ザルツブルク音楽祭での生気溢れる演奏に、あと5ヶ月足らずでこの人が亡くなることを会場に居合わせた聴衆は予想したのかどうなのか。コンサートの様子を垣間見ることができないので指揮者の様子や状態はわからない。それにしてもこれだけ躍動感伝わる音楽があろうか。

《フィガロ》の序曲が終わると、観客一同は平土間席のモーツァルトに拍手喝采を送り、歓迎の意を表した。
(その翌々日)同じく国立劇場で、「器楽曲の真の傑作」である《プラハ交響曲》が演奏された。
そのあと、みんなの要望により彼がピアノフォルテに向かい、30分以上も即興演奏を行った。その神技のような演奏に、満員の聴衆たちがこれほど恍惚としたことはなかった。非凡な作品、非凡な演奏のどちらにより感嘆すべきか、私たちにはわからなかった。その両者が一体となって、私たちの魂を感動させ、甘美な魔術にかかったようだった! 激しい拍手の嵐に応えて、モーツァルトは聴衆に挨拶した。
すると、突然、平土間から大きな声がかかった。「《フィガロ》から何か弾いて!」
そこでモーツァルトは〈もう飛べないぞ、恋の蝶々〉を主題に12曲の変奏曲を即興演奏し、聴衆の熱狂に応えた。
この音楽会がプラハの人たちにとって類い稀なものだったと同様、モーツァルトにとって生涯の最も美しい日となったのだった。

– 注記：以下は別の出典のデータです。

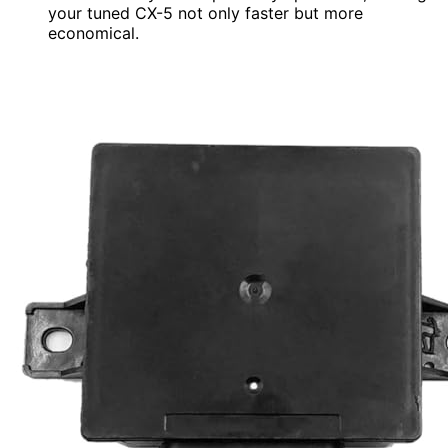
your tuned CX-5 not only faster but more
economical.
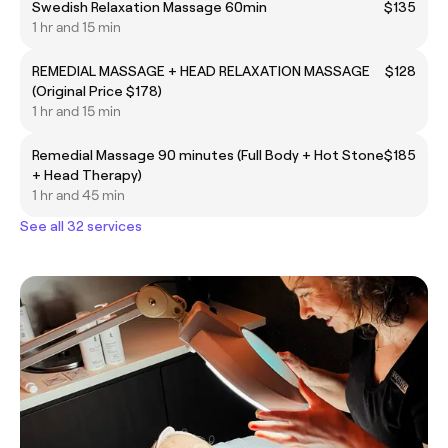
Swedish Relaxation Massage 60min
$135
1 hr and 15 min
REMEDIAL MASSAGE + HEAD RELAXATION MASSAGE
$128
(Original Price $178)
1 hr and 15 min
Remedial Massage 90 minutes (Full Body + Hot Stone
$185
+ Head Therapy)
1 hr and 45 min
See all 32 services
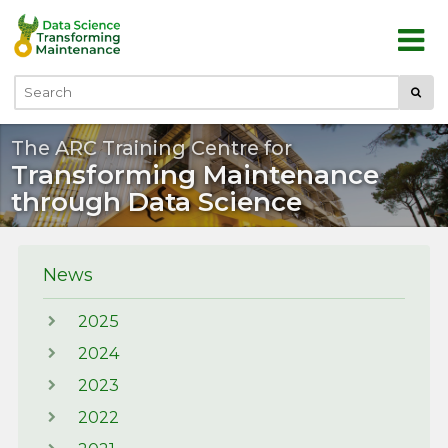
Skip to main content
Submi
Search
The ARC Training Centre for
Transforming Maintenance
through Data Science
News
2025
2024
2023
2022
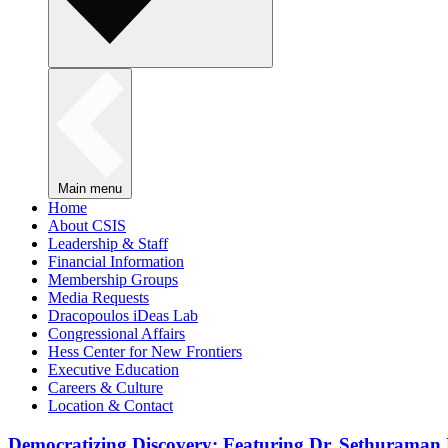
Main menu
Home
About CSIS
Leadership & Staff
Financial Information
Membership Groups
Media Requests
Dracopoulos iDeas Lab
Congressional Affairs
Hess Center for New Frontiers
Executive Education
Careers & Culture
Location & Contact
Democratizing Discovery: Featuring Dr. Sethuraman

(フランツ・クサーヴァー・ニーメチェク「モーツァルト伝」)
高橋英郎著「モーツァルトの手紙」(小学館)P363-364

人生の絶頂期にあった幸福感。一度の演奏会で今の貨幣価値にして250万円ほどの収益があったというのだからモーツァルトの高揚はどれほどだったことだろう。

モーツァルト:
・交響曲第38番ニ長調K.504「プラハ」(1996.8.11Live)
・交響曲第41番ハ長調K.551「ジュピター」(1992.8.15Live)
シャーンドル・ヴェーグ指揮カメラータ・アカデミカ・ザルツブルク

「プラハ」はフェストシュピールハウス、「ジュピター」はモーツァルテウムでの実況録音。
ヴェーグの指揮は、アタック鋭く、直截的だ。徐に開始される「ジュピター」交響曲第1楽章アレグロ・ヴィヴァーチェの雄渾さ。提示部反復時の、主題をより弱く、ニュアンス豊かに奏でさせる方法に、ヴェーグのモーツァルトへの格別なる愛情を思う。
それにしても「プラハ」交響曲の深い呼吸を伴う大らかな生命力に僕は固唾を飲む。幾分暗めの第1楽章序奏アダージョから変転、主部アレグロでの神々しさは、文字通り老練の棒より発せられた神がかり的業。また、第2楽章アンダンテの底なしの憂愁。あるいは、終楽章プレストの喜びの爆発!聴衆の喝采が素晴らしい。
ヴェーグはモーツァルトと戯れている。そして、モーツァルトを楽しんでいるのだ。

夏が足早に過ぎていくこの頃、思い出すのは、1997年、欧州旅行途次のザルツブルク音楽祭。この時すでにシャーンドル・ヴェーグはこの世にいない。時間を大切にすることは命を大切にするということ。